It’s great news when your business becomes so busy that you need to hire an employee to keep up the good work.

Unfortunately, job applications can be a competitive and stressful process, leading to candidates at times feeling the pressure to apply ‘artistic licence’ to their credentials – or omit a part of their background completely. That’s why it’s important (and in some cases mandatory) to carry out some checks before your successful candidate starts in their new role. 

Below are just some of the pre-employment checks you might want or need to carry out:


Employers have a duty to prevent illegal working in the UK which means you must conduct specific documentation checks. There are serious penalties to punish employers who flout this law, which extends to an unlimited fine and up to 5 years in prison. Even if you have carried out some checks but have not done them properly, you can face up to a £20,000 fine per illegal worker you employ.
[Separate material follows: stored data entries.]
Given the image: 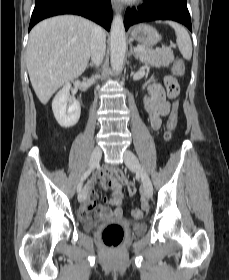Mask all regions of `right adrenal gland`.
I'll use <instances>...</instances> for the list:
<instances>
[{
  "label": "right adrenal gland",
  "mask_w": 229,
  "mask_h": 280,
  "mask_svg": "<svg viewBox=\"0 0 229 280\" xmlns=\"http://www.w3.org/2000/svg\"><path fill=\"white\" fill-rule=\"evenodd\" d=\"M93 66V64L92 63H89L88 65H87V68L88 67H92Z\"/></svg>",
  "instance_id": "2a0ac1e0"
}]
</instances>
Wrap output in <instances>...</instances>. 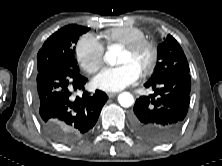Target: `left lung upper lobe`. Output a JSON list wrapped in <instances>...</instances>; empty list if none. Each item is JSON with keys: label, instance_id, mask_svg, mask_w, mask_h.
<instances>
[{"label": "left lung upper lobe", "instance_id": "5c2ea615", "mask_svg": "<svg viewBox=\"0 0 222 166\" xmlns=\"http://www.w3.org/2000/svg\"><path fill=\"white\" fill-rule=\"evenodd\" d=\"M159 61L157 68L149 80H158L160 78L189 73V65L186 56L179 43L168 35L158 46Z\"/></svg>", "mask_w": 222, "mask_h": 166}]
</instances>
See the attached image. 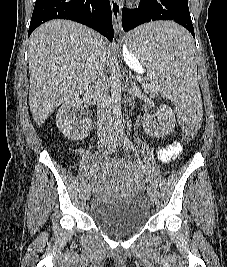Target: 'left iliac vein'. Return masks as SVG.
<instances>
[{"label": "left iliac vein", "mask_w": 227, "mask_h": 267, "mask_svg": "<svg viewBox=\"0 0 227 267\" xmlns=\"http://www.w3.org/2000/svg\"><path fill=\"white\" fill-rule=\"evenodd\" d=\"M113 138L116 139L117 138V141L119 142L120 145H122V141L119 137H117L116 134L113 135ZM146 190H147V194H148V197L150 199V201L152 203H154V199H155V195H154V190L153 188L150 186V185H147L146 187Z\"/></svg>", "instance_id": "4c4485c4"}]
</instances>
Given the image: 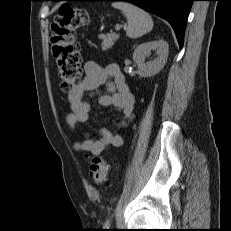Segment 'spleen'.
Masks as SVG:
<instances>
[{"label": "spleen", "instance_id": "spleen-1", "mask_svg": "<svg viewBox=\"0 0 231 231\" xmlns=\"http://www.w3.org/2000/svg\"><path fill=\"white\" fill-rule=\"evenodd\" d=\"M112 6L121 10L126 17L128 21L126 35L129 38H139L152 30L153 20L146 11L127 2H113Z\"/></svg>", "mask_w": 231, "mask_h": 231}]
</instances>
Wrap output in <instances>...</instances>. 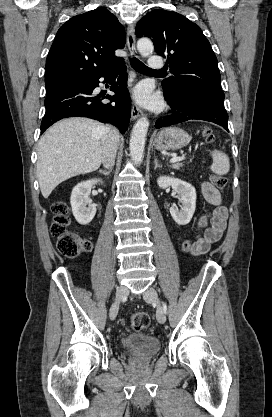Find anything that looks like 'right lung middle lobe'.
Here are the masks:
<instances>
[{
	"instance_id": "right-lung-middle-lobe-1",
	"label": "right lung middle lobe",
	"mask_w": 272,
	"mask_h": 417,
	"mask_svg": "<svg viewBox=\"0 0 272 417\" xmlns=\"http://www.w3.org/2000/svg\"><path fill=\"white\" fill-rule=\"evenodd\" d=\"M53 89H55V88H52V89L46 88V94H49Z\"/></svg>"
}]
</instances>
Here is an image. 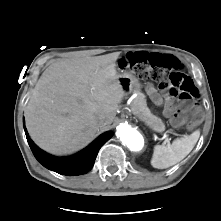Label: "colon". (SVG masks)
Segmentation results:
<instances>
[{"mask_svg": "<svg viewBox=\"0 0 221 221\" xmlns=\"http://www.w3.org/2000/svg\"><path fill=\"white\" fill-rule=\"evenodd\" d=\"M144 57L142 53L129 54L120 59L119 65L131 74L158 82L170 95L179 96L182 105L174 115V122H186L187 129H194L201 118L191 114L190 106L198 91L192 79L183 72L180 61L172 55L159 53L149 54L146 62Z\"/></svg>", "mask_w": 221, "mask_h": 221, "instance_id": "5ec220e1", "label": "colon"}]
</instances>
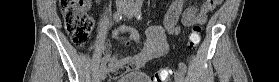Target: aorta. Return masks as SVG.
<instances>
[{
    "instance_id": "aorta-1",
    "label": "aorta",
    "mask_w": 279,
    "mask_h": 82,
    "mask_svg": "<svg viewBox=\"0 0 279 82\" xmlns=\"http://www.w3.org/2000/svg\"><path fill=\"white\" fill-rule=\"evenodd\" d=\"M136 4L138 7H140V5L142 4V0H136Z\"/></svg>"
}]
</instances>
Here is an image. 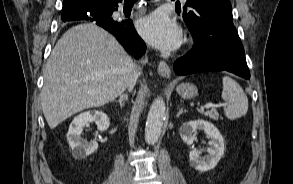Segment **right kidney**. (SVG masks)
Returning a JSON list of instances; mask_svg holds the SVG:
<instances>
[{
  "label": "right kidney",
  "mask_w": 293,
  "mask_h": 184,
  "mask_svg": "<svg viewBox=\"0 0 293 184\" xmlns=\"http://www.w3.org/2000/svg\"><path fill=\"white\" fill-rule=\"evenodd\" d=\"M95 122L99 131L104 132L110 125L108 116L98 110L86 111L76 116L69 126L67 140L72 149V154L77 159H83L94 153L98 148L96 141H81L83 127L89 123Z\"/></svg>",
  "instance_id": "1"
}]
</instances>
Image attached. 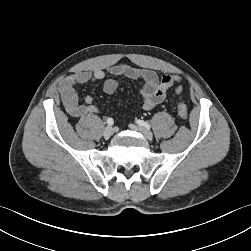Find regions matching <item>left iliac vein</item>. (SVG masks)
I'll return each mask as SVG.
<instances>
[{"label": "left iliac vein", "mask_w": 251, "mask_h": 251, "mask_svg": "<svg viewBox=\"0 0 251 251\" xmlns=\"http://www.w3.org/2000/svg\"><path fill=\"white\" fill-rule=\"evenodd\" d=\"M129 128L134 130V131H139L141 132L148 140H152L153 139V134L151 131H149L148 129H145L144 127L141 126H136L134 124H130Z\"/></svg>", "instance_id": "obj_1"}]
</instances>
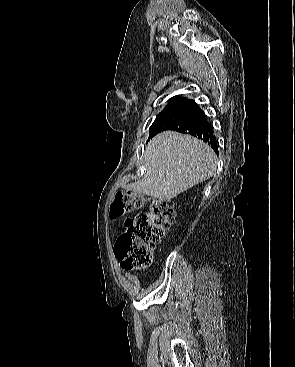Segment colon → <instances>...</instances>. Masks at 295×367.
Here are the masks:
<instances>
[{"label":"colon","mask_w":295,"mask_h":367,"mask_svg":"<svg viewBox=\"0 0 295 367\" xmlns=\"http://www.w3.org/2000/svg\"><path fill=\"white\" fill-rule=\"evenodd\" d=\"M145 199L130 192L116 194L111 205V216L119 217L141 208ZM175 221L171 201L153 200L148 211H143L125 222L126 230L117 238L115 255L123 269H140L150 265L156 246Z\"/></svg>","instance_id":"5ec220e1"}]
</instances>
It is not just the financial hurt either as your business details could be published as a warning to others.


Not all roles need a DBS check but for some roles it might be appropriate to carry out due diligence (for example, a security guard) and for specific industries it is an offence not to have carried out a DBS check.
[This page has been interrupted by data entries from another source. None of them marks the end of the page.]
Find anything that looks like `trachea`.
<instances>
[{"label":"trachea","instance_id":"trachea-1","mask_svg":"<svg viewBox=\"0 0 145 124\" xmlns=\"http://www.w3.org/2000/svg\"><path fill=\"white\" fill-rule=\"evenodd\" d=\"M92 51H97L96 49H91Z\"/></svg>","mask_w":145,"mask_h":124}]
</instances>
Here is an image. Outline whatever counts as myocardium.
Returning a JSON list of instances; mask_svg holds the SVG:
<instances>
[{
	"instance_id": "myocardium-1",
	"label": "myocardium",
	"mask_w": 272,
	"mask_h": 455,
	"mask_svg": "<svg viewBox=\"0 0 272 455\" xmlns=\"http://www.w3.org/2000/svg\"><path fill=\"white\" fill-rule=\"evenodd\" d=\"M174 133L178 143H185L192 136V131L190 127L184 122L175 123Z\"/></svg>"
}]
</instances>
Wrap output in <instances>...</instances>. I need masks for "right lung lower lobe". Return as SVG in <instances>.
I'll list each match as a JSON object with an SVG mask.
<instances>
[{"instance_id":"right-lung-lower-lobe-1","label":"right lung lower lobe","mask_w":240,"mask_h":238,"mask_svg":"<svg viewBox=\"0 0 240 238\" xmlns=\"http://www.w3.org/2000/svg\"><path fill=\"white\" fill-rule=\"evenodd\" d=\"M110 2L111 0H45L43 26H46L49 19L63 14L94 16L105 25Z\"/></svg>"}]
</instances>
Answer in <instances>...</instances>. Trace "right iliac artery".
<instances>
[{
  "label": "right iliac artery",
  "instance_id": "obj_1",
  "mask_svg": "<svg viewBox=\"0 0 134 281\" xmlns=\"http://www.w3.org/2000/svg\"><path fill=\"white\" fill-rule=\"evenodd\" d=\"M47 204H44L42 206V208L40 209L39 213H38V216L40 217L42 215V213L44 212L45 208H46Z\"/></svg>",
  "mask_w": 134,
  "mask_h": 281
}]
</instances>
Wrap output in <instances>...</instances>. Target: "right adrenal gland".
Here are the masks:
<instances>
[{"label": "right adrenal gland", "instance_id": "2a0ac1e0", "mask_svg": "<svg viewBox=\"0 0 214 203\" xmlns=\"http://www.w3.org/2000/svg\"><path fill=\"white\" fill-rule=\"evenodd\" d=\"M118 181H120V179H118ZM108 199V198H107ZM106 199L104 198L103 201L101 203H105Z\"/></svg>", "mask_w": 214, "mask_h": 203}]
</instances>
Perhaps the most known example is a role which gives a person unsupervised access to children, but there are other less obvious examples such as dispensing opticians, chartered accountants and dental hygienists. It is always worth investigating if you should carry out a check.


If you are employing a more senior role, such as a company director, you should consider additional checks. Anyone who has a bankruptcy order, debt relief order or bankruptcy restriction is banned from being a director. You might also want to check if they hold a position that could amount to a conflict of interest. 


You must remember to act proportionately when collecting information about people, especially their health data (which is a special category of data). But some requests can be justified. For example, drivers can be prosecuted if they drive without meeting the DVLA standards of vision so you could require an eyesight exam. Your insurer might also require information about your employee for specific types of cover. 


If you have an employee who will be managing your bank accounts it could be appropriate to carry out a credit check. 


Brand is one of the most important aspects to protect in your business. You might want to scan the major social media platforms to make sure that your prospective employee has not posted any content that goes against your company culture. You should consider when this is appropriate and when it might be too invasive – it is more justifiable for high profile individuals that will be the face of your company.


There are few circumstances where you must obtain employment references (for example, where the Financial Conduct Authority requires you to). Don’t ask for reference or referee contact details unless you intend to follow up on the check.

It is good practice to carry out due diligence but remember that you must be able to justify any pre-employment checks which are not compulsory. Don’t do checks or collect information just because you’ve seen it on other application forms – think about why you are doing the check and if you really need to do it. 

Where you do decide (or you have to) carry out a check, you should be clear with candidates about what checks you plan to carry out and how long you plan to keep the results. You also should decide what record of the check you should keep, you might just need a record that the candidate passed your check rather than retaining the documentation (it will help you minimise the personal data you hold about your staff).